At Cafe Mogador, we made small talk and then, even though I knew I shouldn't have, I went there. "So, how come your ex was able to move on and you haven't been?" I said.

"She wasn't as sensitive as I am," he said.

And then I told him about this blog--but not the name or any other trackable details--about how I write about my dates with emotionally unavailable men and, then, in a roundabout way, I suggested how he was exhibiting classic signs of emotional unavailability--everything's great until a sudden emotional shut down.

"Look, I don't think I'm all that emotionally unavailable." He was angry now. "You just aren't hearing what you want to hear. I just don't feel that strongly about you." He was angrily yelling at this point, in a hushed-restaurant type of yell. "It's the passion thing. I just don't see it."

"What, you want me to sit here and prove to you that I'm passionate about things?"

"No, I just don't see it. What are you passionate about?"

I started a list of things and realized, as he shot each of them down, it was futile. He needed to find a reason for why he didn't want to be with me and this was what he found. My apparent lack of passion. Somewhere in the 12 hours between when I'd seen him last night and now, he had decided that, no, it wasn't that he was emotionally unavailable, it was that I just wasn't that passionate. And, by the way, he didn't really want to get married anyway.

"Well, I don't see it in you, either," I said. "Sure, you like the arts but I don't see how you like it more than anyone else." He began to defend himself, lamely.

"I think you're a hypocrite," I said. And the thing was, I was right. And he knew it. It was like Therapy 101--he was projecting.

I sat there, despondent. I had made the mistake of thinking that he was open the night before, so he would still be open now. I was wrong.

"You were so open and vulnerable last night and now you're all walls," I said, moving my hands in front of me to indicate walls going up.

"Yeah, well, it's been a trying day," he said.

I was silent for the rest of lunch, and I'd lost my appetite. When the bill came, I tried to pay--because money had been such an issue with him--and I admit it was a little passive-aggressive, but I didn't care.

"Let me just walk you home," he said. It was more like he followed me home. At my downstairs door, which is heavy and made of steel, I opened it to walk in and he said, "Here, just take this [the leftovers]. Please just eat something."

"No, you paid for it," I said.

"Just take it," he said.

I grabbed the bag and walked through the door, letting it fall on him. Yes, I was being a bit of a child, but I think on some level I was allowed. I had taken enough.
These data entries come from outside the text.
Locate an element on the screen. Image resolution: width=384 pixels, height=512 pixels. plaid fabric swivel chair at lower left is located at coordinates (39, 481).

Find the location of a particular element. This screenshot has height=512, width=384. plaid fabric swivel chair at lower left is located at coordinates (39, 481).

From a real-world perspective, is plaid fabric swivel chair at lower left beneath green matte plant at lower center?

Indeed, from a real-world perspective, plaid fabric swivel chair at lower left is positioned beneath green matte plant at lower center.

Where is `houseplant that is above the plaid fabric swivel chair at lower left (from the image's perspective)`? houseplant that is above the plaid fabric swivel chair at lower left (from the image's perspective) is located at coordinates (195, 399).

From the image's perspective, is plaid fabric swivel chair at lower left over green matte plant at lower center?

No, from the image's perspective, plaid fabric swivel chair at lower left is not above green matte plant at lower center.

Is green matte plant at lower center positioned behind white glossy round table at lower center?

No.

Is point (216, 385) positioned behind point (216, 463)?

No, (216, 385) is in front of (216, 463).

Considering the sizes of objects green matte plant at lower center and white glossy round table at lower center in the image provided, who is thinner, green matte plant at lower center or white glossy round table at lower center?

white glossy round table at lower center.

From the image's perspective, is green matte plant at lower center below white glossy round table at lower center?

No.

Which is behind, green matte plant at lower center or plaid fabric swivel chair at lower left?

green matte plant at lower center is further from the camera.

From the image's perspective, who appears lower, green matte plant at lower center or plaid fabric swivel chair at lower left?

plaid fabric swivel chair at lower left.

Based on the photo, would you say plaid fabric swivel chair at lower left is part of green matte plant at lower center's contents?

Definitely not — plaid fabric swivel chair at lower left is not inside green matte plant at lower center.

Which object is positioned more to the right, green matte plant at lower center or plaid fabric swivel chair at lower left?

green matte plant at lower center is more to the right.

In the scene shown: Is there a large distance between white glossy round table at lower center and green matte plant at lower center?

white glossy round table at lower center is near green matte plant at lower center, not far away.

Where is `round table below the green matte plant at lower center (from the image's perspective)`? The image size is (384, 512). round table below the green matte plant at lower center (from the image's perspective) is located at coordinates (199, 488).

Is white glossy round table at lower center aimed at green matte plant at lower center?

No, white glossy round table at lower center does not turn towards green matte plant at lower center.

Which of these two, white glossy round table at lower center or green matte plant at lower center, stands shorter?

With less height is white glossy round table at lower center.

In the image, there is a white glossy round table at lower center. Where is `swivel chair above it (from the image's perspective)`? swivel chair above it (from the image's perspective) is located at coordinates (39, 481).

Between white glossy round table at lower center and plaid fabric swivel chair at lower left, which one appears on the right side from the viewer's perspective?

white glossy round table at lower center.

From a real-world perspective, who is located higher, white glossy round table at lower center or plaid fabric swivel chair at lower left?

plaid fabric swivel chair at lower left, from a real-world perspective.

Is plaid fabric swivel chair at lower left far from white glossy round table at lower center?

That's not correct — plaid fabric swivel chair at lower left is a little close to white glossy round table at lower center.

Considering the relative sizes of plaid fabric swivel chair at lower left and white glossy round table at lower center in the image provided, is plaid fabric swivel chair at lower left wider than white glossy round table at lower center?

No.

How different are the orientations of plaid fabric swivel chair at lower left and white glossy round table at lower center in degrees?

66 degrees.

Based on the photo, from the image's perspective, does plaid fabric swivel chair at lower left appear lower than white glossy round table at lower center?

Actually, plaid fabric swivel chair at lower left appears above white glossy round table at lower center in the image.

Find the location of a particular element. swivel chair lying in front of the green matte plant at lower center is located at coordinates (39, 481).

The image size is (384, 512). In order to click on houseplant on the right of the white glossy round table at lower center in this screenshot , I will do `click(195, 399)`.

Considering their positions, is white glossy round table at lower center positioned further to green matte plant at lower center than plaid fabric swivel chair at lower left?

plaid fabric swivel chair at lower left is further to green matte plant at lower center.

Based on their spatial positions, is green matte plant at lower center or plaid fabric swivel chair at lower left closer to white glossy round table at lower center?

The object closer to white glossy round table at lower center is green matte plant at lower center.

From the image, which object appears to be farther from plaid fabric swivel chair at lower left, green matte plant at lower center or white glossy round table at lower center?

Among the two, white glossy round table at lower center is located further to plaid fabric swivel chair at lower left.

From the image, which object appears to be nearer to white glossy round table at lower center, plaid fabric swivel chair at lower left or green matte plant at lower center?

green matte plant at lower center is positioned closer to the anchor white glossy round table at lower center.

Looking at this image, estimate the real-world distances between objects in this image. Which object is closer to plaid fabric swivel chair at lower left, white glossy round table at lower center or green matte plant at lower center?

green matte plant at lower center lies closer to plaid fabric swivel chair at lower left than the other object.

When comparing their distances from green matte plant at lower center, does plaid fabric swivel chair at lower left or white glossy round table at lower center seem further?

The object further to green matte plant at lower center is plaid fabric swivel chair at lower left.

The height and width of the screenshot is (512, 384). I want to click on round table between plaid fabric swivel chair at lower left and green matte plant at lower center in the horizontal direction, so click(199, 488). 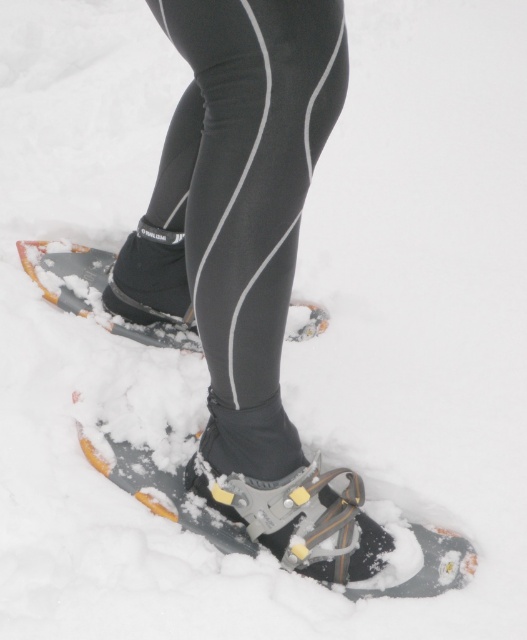 Which is more to the right, gray rubber snowshoe at lower center or black rubber snowshoe at lower center?

gray rubber snowshoe at lower center

Between gray rubber snowshoe at lower center and black rubber snowshoe at lower center, which one appears on the left side from the viewer's perspective?

From the viewer's perspective, black rubber snowshoe at lower center appears more on the left side.

Between point (446, 577) and point (288, 337), which one is positioned behind?

Positioned behind is point (288, 337).

You are a GUI agent. You are given a task and a screenshot of the screen. Output one action in this format:
    pyautogui.click(x=<x>, y=<y>)
    Task: Click on the gray rubber snowshoe at lower center
    This screenshot has width=527, height=640.
    Given the screenshot: What is the action you would take?
    pyautogui.click(x=163, y=493)

From the picture: Does black/stretchy fabric leggings at center have a larger size compared to black rubber snowshoe at lower center?

Correct, black/stretchy fabric leggings at center is larger in size than black rubber snowshoe at lower center.

Image resolution: width=527 pixels, height=640 pixels. Describe the element at coordinates (245, 198) in the screenshot. I see `black/stretchy fabric leggings at center` at that location.

Identify the location of black/stretchy fabric leggings at center. (245, 198).

Can you confirm if black/stretchy fabric leggings at center is positioned to the left of gray rubber snowshoe at lower center?

Incorrect, black/stretchy fabric leggings at center is not on the left side of gray rubber snowshoe at lower center.

Does black/stretchy fabric leggings at center have a smaller size compared to gray rubber snowshoe at lower center?

Incorrect, black/stretchy fabric leggings at center is not smaller in size than gray rubber snowshoe at lower center.

Which is behind, point (274, 204) or point (222, 524)?

Point (222, 524)

Where is `black/stretchy fabric leggings at center`? black/stretchy fabric leggings at center is located at coordinates (245, 198). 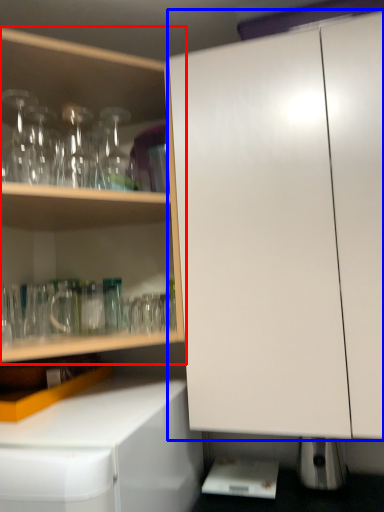 Question: Among these objects, which one is farthest to the camera, cabinetry (highlighted by a red box) or cabinetry (highlighted by a blue box)?

Choices:
 (A) cabinetry
 (B) cabinetry

Answer: (A)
When I got up to my apartment, I got to write this email, and chuckled as I typed:
"I'm sorry I got upset and let the door fall on you. I guess there are just certain things we can't talk about." Letting the door fall on him was one of my prouder moments.

"Now there's passion for him," Nora said after I told her and Heidi about the door later that night. Neither of them were surprised by his retreat from vulnerability. "This is who he is," Heidi said.

Diagnosis: When a man is angrily yelling at you, "I don't feel that strongly about you," clearly, he feels strongly about you.

But here's the really sad thing about this whole scenario: Even though I let the door fall on him, I fully knew that I would hear from him again and that he would go with me to my appointment the next day--maybe that's even why I knew I could let the door fall on him. He had a commitment to what was going on that I completely trusted and believed in--a commitment that, for a while, he sounded like he was making but was never truly able to make to our relationship. I now know what him being committed to me feels like, only he wasn't committed to me, he was committed to my abortion.